◆ What is needed: Gather all lines in the entries below that include the word "Centres".

◆ Data:
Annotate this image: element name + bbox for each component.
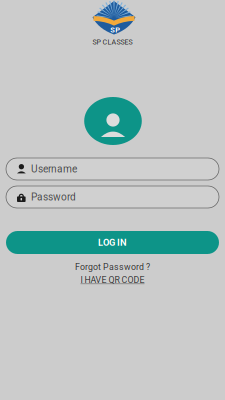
staticText: Password bbox=[31, 191, 76, 203]
button[interactable]: LOG IN bbox=[6, 231, 219, 254]
button[interactable]: Username bbox=[6, 158, 219, 180]
staticText: I HAVE QR CODE bbox=[80, 275, 144, 285]
button[interactable]: I HAVE QR CODE bbox=[0, 274, 225, 286]
staticText: LOG IN bbox=[98, 237, 127, 248]
staticText: Forgot Password ? bbox=[75, 262, 150, 272]
staticText: SP CLASSES bbox=[92, 38, 132, 46]
button[interactable]: Password bbox=[6, 186, 219, 208]
staticText: SP bbox=[110, 26, 120, 34]
button[interactable]: Forgot Password ? bbox=[0, 261, 225, 273]
staticText: Username bbox=[31, 163, 77, 175]
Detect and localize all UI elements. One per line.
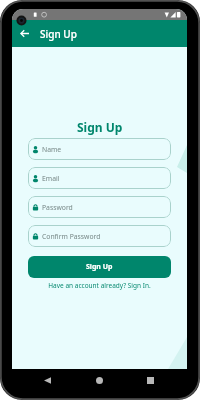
staticText: Confirm Password bbox=[42, 232, 101, 241]
button[interactable]: Back bbox=[37, 370, 57, 390]
staticText: Sign Up bbox=[40, 27, 77, 41]
button[interactable]: Name bbox=[28, 138, 171, 160]
staticText: Email bbox=[42, 174, 60, 183]
button[interactable]: Email bbox=[28, 167, 171, 189]
staticText: Sign Up bbox=[77, 119, 123, 135]
button[interactable]: Have an account already? Sign In. bbox=[28, 281, 171, 290]
button[interactable]: Home bbox=[89, 370, 109, 390]
button[interactable]: Confirm Password bbox=[28, 225, 171, 247]
button[interactable]: Sign Up bbox=[28, 256, 171, 278]
staticText: Name bbox=[42, 145, 62, 154]
staticText: Have an account already? Sign In. bbox=[48, 281, 151, 290]
button[interactable]: Password bbox=[28, 196, 171, 218]
button[interactable]: Back bbox=[15, 24, 34, 43]
staticText: Sign Up bbox=[86, 262, 113, 272]
button[interactable]: Recent apps bbox=[140, 370, 160, 390]
staticText: Password bbox=[42, 203, 73, 212]
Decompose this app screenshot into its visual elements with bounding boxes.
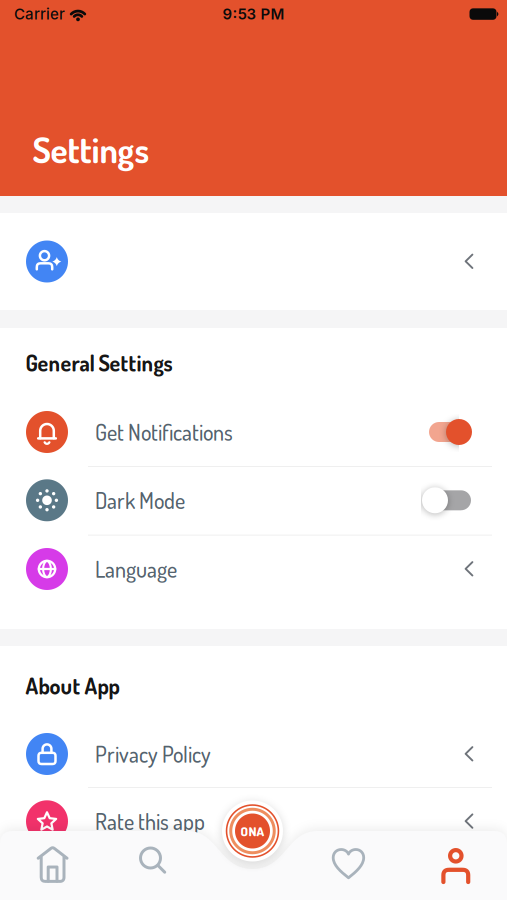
button[interactable]: Dark Mode	[0, 466, 507, 534]
button[interactable]: Account	[0, 213, 507, 310]
staticText: Get Notifications	[95, 418, 233, 446]
staticText: Settings	[32, 127, 150, 172]
button[interactable]: ONA home	[220, 799, 284, 863]
staticText: Rate this app	[95, 807, 205, 835]
staticText: Privacy Policy	[95, 740, 211, 768]
staticText: About App	[26, 672, 120, 700]
button[interactable]: Language	[0, 535, 507, 603]
button[interactable]: Get Notifications	[0, 398, 507, 466]
button[interactable]: Profile	[418, 831, 494, 893]
staticText: Dark Mode	[95, 486, 185, 514]
button[interactable]: Home	[15, 831, 91, 893]
staticText: General Settings	[26, 349, 172, 377]
staticText: 9:53 PM	[222, 5, 284, 23]
staticText: Language	[95, 555, 177, 583]
button[interactable]: Favorites	[310, 831, 386, 893]
button[interactable]: Privacy Policy	[0, 720, 507, 788]
staticText: ONA	[240, 823, 264, 839]
staticText: Carrier	[14, 5, 65, 23]
button[interactable]: Rate this app	[0, 787, 507, 855]
button[interactable]: Search	[114, 831, 190, 893]
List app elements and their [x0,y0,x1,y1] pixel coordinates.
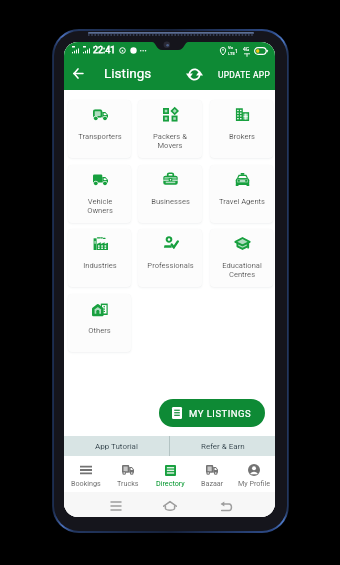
staticText: 1 [235,47,239,54]
button[interactable]: Brokers [210,100,273,158]
staticText: Packers & Movers [153,132,187,150]
button[interactable]: Refresh [183,64,205,84]
staticText: Industries [83,261,117,270]
staticText: App Tutorial [95,442,138,451]
staticText: 4G [243,46,250,53]
staticText: Bookings [71,479,101,487]
staticText: Travel Agents [219,197,265,206]
staticText: My Profile [238,479,270,487]
button[interactable]: Travel Agents [210,165,273,223]
button[interactable]: Back [215,495,237,517]
button[interactable]: App Tutorial [64,436,169,456]
staticText: Educational Centres [222,261,262,279]
button[interactable]: Professionals [138,229,202,287]
button[interactable]: Bookings [64,456,107,492]
staticText: Vehicle Owners [87,197,113,215]
staticText: Directory [156,479,185,487]
button[interactable]: Home [159,495,181,517]
staticText: Brokers [229,132,255,141]
staticText: 22:41 [93,45,116,56]
staticText: Businesses [151,197,190,206]
staticText: Listings [104,65,152,81]
staticText: MY LISTINGS [189,408,252,419]
staticText: Trucks [117,479,139,487]
staticText: Bazaar [201,479,224,487]
button[interactable]: Refer & Earn [170,436,275,456]
staticText: LTE [228,51,235,57]
button[interactable]: Recents [105,495,127,517]
staticText: Others [88,326,111,335]
staticText: Professionals [147,261,194,270]
button[interactable]: MY LISTINGS [159,399,265,427]
button[interactable]: My Profile [233,456,275,492]
staticText: Vo [228,45,233,51]
button[interactable]: Back [67,63,88,84]
button[interactable]: Trucks [107,456,149,492]
staticText: Refer & Earn [201,442,245,451]
button[interactable]: Businesses [138,165,202,223]
button[interactable]: Transporters [68,100,131,158]
staticText: UPDATE APP [218,70,271,80]
button[interactable]: Packers & Movers [138,100,202,158]
staticText: Transporters [78,132,122,141]
button[interactable]: Vehicle Owners [68,165,131,223]
button[interactable]: Educational Centres [210,229,273,287]
button[interactable]: Directory [149,456,191,492]
button[interactable]: Industries [68,229,131,287]
button[interactable]: Others [68,294,131,352]
button[interactable]: Bazaar [191,456,233,492]
button[interactable]: UPDATE APP [215,66,273,83]
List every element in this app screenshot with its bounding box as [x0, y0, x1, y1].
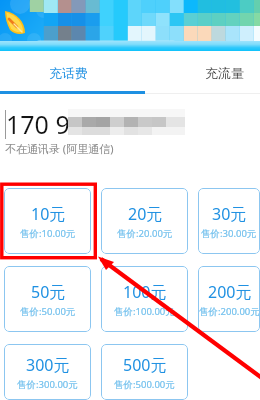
staticText: 充话费 [49, 65, 88, 81]
button[interactable]: 10元 [4, 188, 91, 254]
staticText: 售价:300.00元 [17, 378, 78, 391]
button[interactable]: 100元 [101, 266, 188, 332]
staticText: 售价:20.00元 [117, 227, 173, 240]
staticText: 售价:10.00元 [20, 227, 76, 240]
staticText: 售价:100.00元 [114, 305, 175, 318]
button[interactable]: 50元 [4, 266, 91, 332]
staticText: 售价:30.00元 [201, 227, 257, 240]
staticText: 售价:50.00元 [20, 305, 76, 318]
button[interactable]: 充话费 [0, 51, 136, 94]
staticText: 100元 [123, 281, 167, 303]
button[interactable]: 300元 [4, 344, 91, 400]
button[interactable]: 200元 [198, 266, 260, 332]
staticText: 售价:500.00元 [114, 378, 175, 391]
staticText: 300元 [26, 354, 70, 376]
button[interactable]: 500元 [101, 344, 188, 400]
staticText: 30元 [212, 203, 247, 225]
staticText: 售价:200.00元 [199, 305, 260, 318]
staticText: 充流量 [205, 65, 244, 81]
staticText: 200元 [208, 281, 252, 303]
button[interactable]: 充流量 [156, 51, 260, 94]
staticText: 170 9 [6, 107, 70, 141]
button[interactable]: Promotion banner [0, 0, 260, 51]
staticText: 10元 [31, 203, 66, 225]
staticText: 50元 [31, 281, 66, 303]
staticText: 500元 [123, 354, 167, 376]
button[interactable]: 30元 [198, 188, 260, 254]
staticText: 不在通讯录 (阿里通信) [5, 141, 114, 156]
staticText: 20元 [128, 203, 163, 225]
button[interactable]: 20元 [101, 188, 188, 254]
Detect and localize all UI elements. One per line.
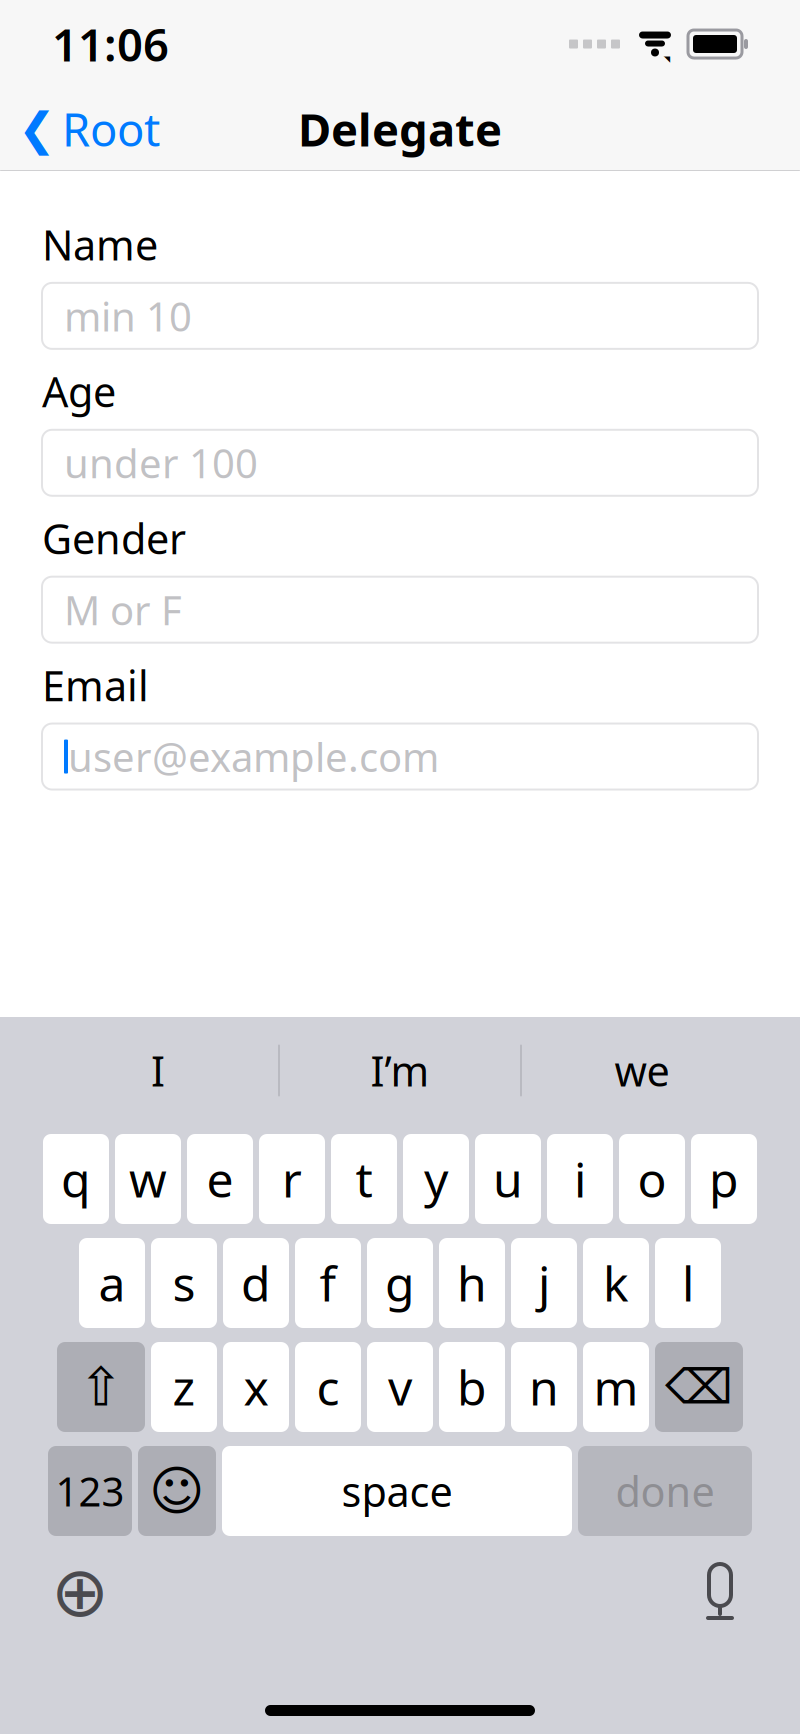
button[interactable]: n bbox=[511, 1342, 577, 1432]
staticText: Delegate bbox=[298, 99, 502, 159]
staticText: ❮ bbox=[18, 103, 56, 155]
staticText: m bbox=[594, 1355, 638, 1419]
staticText: p bbox=[709, 1147, 739, 1211]
button[interactable]: f bbox=[295, 1238, 361, 1328]
staticText: n bbox=[529, 1355, 559, 1419]
staticText: 123 bbox=[56, 1464, 124, 1518]
staticText: o bbox=[638, 1147, 666, 1211]
button[interactable]: 123 bbox=[48, 1446, 132, 1536]
staticText: done bbox=[616, 1464, 714, 1518]
button[interactable]: q bbox=[43, 1134, 109, 1224]
button[interactable]: y bbox=[403, 1134, 469, 1224]
button[interactable]: j bbox=[511, 1238, 577, 1328]
staticText: min 10 bbox=[64, 289, 192, 342]
staticText: user@example.com bbox=[68, 730, 439, 783]
staticText: ⊕ bbox=[51, 1553, 109, 1631]
staticText: Root bbox=[62, 99, 160, 159]
staticText: g bbox=[385, 1251, 415, 1315]
staticText: u bbox=[493, 1147, 523, 1211]
staticText: r bbox=[282, 1147, 302, 1211]
staticText: b bbox=[457, 1355, 487, 1419]
button[interactable]: space bbox=[222, 1446, 572, 1536]
button[interactable]: d bbox=[223, 1238, 289, 1328]
button[interactable]: t bbox=[331, 1134, 397, 1224]
staticText: Email bbox=[42, 658, 149, 713]
staticText: Name bbox=[42, 217, 158, 272]
button[interactable]: we bbox=[522, 1017, 762, 1124]
staticText: q bbox=[61, 1147, 91, 1211]
button[interactable]: Shift bbox=[57, 1342, 145, 1432]
staticText: ⌫ bbox=[665, 1360, 733, 1414]
button[interactable]: ❮ bbox=[0, 89, 178, 169]
staticText: I’m bbox=[370, 1043, 430, 1098]
button[interactable]: x bbox=[223, 1342, 289, 1432]
staticText: e bbox=[206, 1147, 234, 1211]
staticText: M or F bbox=[64, 583, 182, 636]
staticText: Gender bbox=[42, 511, 186, 566]
button[interactable]: v bbox=[367, 1342, 433, 1432]
staticText: we bbox=[614, 1043, 670, 1098]
staticText: x bbox=[244, 1355, 268, 1419]
staticText: space bbox=[342, 1464, 452, 1518]
staticText: d bbox=[241, 1251, 271, 1315]
staticText: l bbox=[682, 1251, 694, 1315]
staticText: y bbox=[424, 1147, 448, 1211]
staticText: under 100 bbox=[64, 436, 258, 489]
button[interactable]: p bbox=[691, 1134, 757, 1224]
staticText: j bbox=[538, 1251, 550, 1315]
staticText: Age bbox=[42, 364, 116, 419]
staticText: f bbox=[320, 1251, 336, 1315]
button[interactable]: h bbox=[439, 1238, 505, 1328]
staticText: i bbox=[574, 1147, 586, 1211]
staticText: c bbox=[316, 1355, 340, 1419]
button[interactable]: u bbox=[475, 1134, 541, 1224]
button[interactable]: w bbox=[115, 1134, 181, 1224]
staticText: ⇧ bbox=[78, 1357, 124, 1417]
button[interactable]: l bbox=[655, 1238, 721, 1328]
button[interactable]: o bbox=[619, 1134, 685, 1224]
staticText: k bbox=[603, 1251, 629, 1315]
button[interactable]: b bbox=[439, 1342, 505, 1432]
staticText: I bbox=[151, 1043, 165, 1098]
button[interactable]: k bbox=[583, 1238, 649, 1328]
staticText: z bbox=[172, 1355, 196, 1419]
button[interactable]: m bbox=[583, 1342, 649, 1432]
staticText: h bbox=[457, 1251, 487, 1315]
staticText: ◥ bbox=[640, 21, 670, 67]
staticText: a bbox=[98, 1251, 126, 1315]
button[interactable]: done bbox=[578, 1446, 752, 1536]
button[interactable]: Next keyboard bbox=[40, 1552, 120, 1632]
staticText: 11:06 bbox=[52, 14, 169, 74]
button[interactable]: r bbox=[259, 1134, 325, 1224]
staticText: v bbox=[388, 1355, 412, 1419]
button[interactable]: I bbox=[38, 1017, 278, 1124]
button[interactable]: I’m bbox=[280, 1017, 520, 1124]
staticText: ☺ bbox=[149, 1461, 205, 1521]
button[interactable]: g bbox=[367, 1238, 433, 1328]
button[interactable]: Delete bbox=[655, 1342, 743, 1432]
staticText: w bbox=[129, 1147, 167, 1211]
button[interactable]: c bbox=[295, 1342, 361, 1432]
button[interactable]: s bbox=[151, 1238, 217, 1328]
button[interactable]: z bbox=[151, 1342, 217, 1432]
button[interactable]: Emoji bbox=[138, 1446, 216, 1536]
button[interactable]: a bbox=[79, 1238, 145, 1328]
staticText: s bbox=[172, 1251, 196, 1315]
button[interactable]: i bbox=[547, 1134, 613, 1224]
button[interactable]: Dictate bbox=[680, 1552, 760, 1632]
staticText: t bbox=[356, 1147, 372, 1211]
button[interactable]: e bbox=[187, 1134, 253, 1224]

◆ The answer:
staticText: Educational Centres [222,261,262,279]
button[interactable]: Educational Centres [210,229,273,287]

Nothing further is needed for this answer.